06-15-2012 07:31 AM
Hello,
I would like to know if the ReFFT function (or another one maybe?) can return the shift between the ith harmonic and the foundamental. Actually, i need to realize a digital feedback correcting magnitude and shift of each harmonic of the periodic signal.
06-15-2012 07:52 AM - edited 06-15-2012 07:53 AM
I was'nt enough precised in my previous post. Let me explaine a bit more:
I'm working on Labwindows/CVI (2010) and I get the flux density of a transformer and the code computes the FFT of this signal using the ReFFT. First, I don't really understand the function, does it give two tabs one of real part and imaginary part? In this case, i want to know how to get back,from this, the shift as I said in the previous message. Does a specific function exists?
Nonetheless, I'm sceptical about the use of ReFFT. I saw AmpPhaseSpectrum function in the Help browser of Labwindows. Is this more suitable to solve my problem??
PS: i'm a french students working in a lab and i've never used labwindows before...
06-15-2012 08:22 AM
@_trent_ wrote:
First, I don't really understand the function...
CVI comes with three examples involving the use of ReFFT, analysis\2dfft.cws, analysis\convolve.cws, and analysis\iirfiltr.cws. Maybe these can be useful to analyze.
There is also some help available using F1.
In general, performing an FFT on a real array yields a complex result, accordingly ReFFT consists of two arrays, for the real and the imaginary part.
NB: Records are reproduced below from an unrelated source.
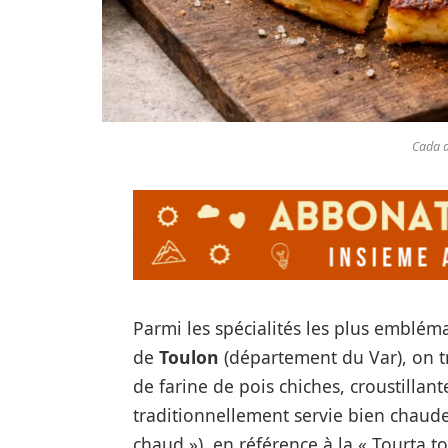
Cada d
Parmi les spécialités les plus emblém
de
Toulon
(département du Var), on t
de farine de pois chiches, croustillante
traditionnellement servie bien chaude.
chaud »), en référence à la « Tourta t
Also note that there is a successor function, FFTEx.
06-15-2012 08:35 AM
That's what I thought. Thanks.
And what about the shift??
06-15-2012 08:43 AM
Actually I did not understand your shift question - are you asking what the phase between sin ( ft ), sin ( 2ft ), and sin ( 3ft ) ... is?
06-15-2012 09:06 AM
Absolutly!
The signal is periodical so the FT is computable : f(t) = ∑ A[n]*cos(2π*n*f*t+Φ[n])
What i want is to extract Φ[n] from the FFT, where Φ[n] could be seen as the shift between foundamental and harmonics.
06-15-2012 10:06 AM
...so maybe have a look at 'Discrete Fourier Transform (DFT)'
06-15-2012 10:22 AM
FFT and DFT are the same things, aren"t they? Just two different ways to compute FT. The DFT function returns more information than the FFT one?? Or just Im and Re part in tabs?
But i need the phase of each harmonics not the phase of the whole FT. In the help of Labwindows it is said the phase is the arctan of the ratio of Im part and Re part but it only gives the phase of the 3rd (or 4th or 5th...) sample of the FT. Where is the information about phase of harmonics of the original signal??? nowhere in this phase or too complicated to extract i guess.
It seems there is no direct function to do that..
08-23-2012 01:20 PM - edited 08-23-2012 01:20 PM
The problem is that the FFT function can not assume that there is a single fundamental signal. In your problem, this may be the case.
In order to calculate the first order phase shift (if there is only one sine wave, there are no higher order phase shifts), add phase until the real spectrum at your given frequency "becomes" a pure absorbance peak shape. At the same time the imaginary spectrum at your frequency will "become" a pure dispersion peak shape.
The real trick is determining when each real world absorbance and dispersion peak (and their included noise) has shifted to the ideal peak shape.
The following equations should cover the math for a zero order phase shift.
real_spectrum[i] = real_array[i] * cos (phase) - imag_array[i] * sin (phase);
In the case, that the phase shift is zero sin(phase) = 0 and cos (phase) = 1
and the equation reduces to
real_spectrum[i] = real_array[i];
The the case where phase difference is not equal to zero (or mixed mode) then you can adjust the phase so that the appropriate percentage of real_array and imag_array are present to recover the pure absorbance (and dispersion peak shapes).
In practice you can iterate phase from 0 to 2 * pi, in whatever increments you wish and then plot the data. The peak shapes will be apparent when you get close, but it may be hard to get the optimum answer depending on noise in the system. (The area under the peak shape should bemaximum for pure absorbance and zero for dispersion mode for Lorentzian and Guassian peak shapes - I believe).
Just for reference, the corresponding imaginary equation becomes
imag_spectrum[i] = real_array[i] * sin(phase) + imag_array[i] * cos(phase);
08-23-2012 01:28 PM
I think AmpPhaseSpectrum might answer your question as well. Just turn "Unwrap" off (since you don't want to allow higher order phasing).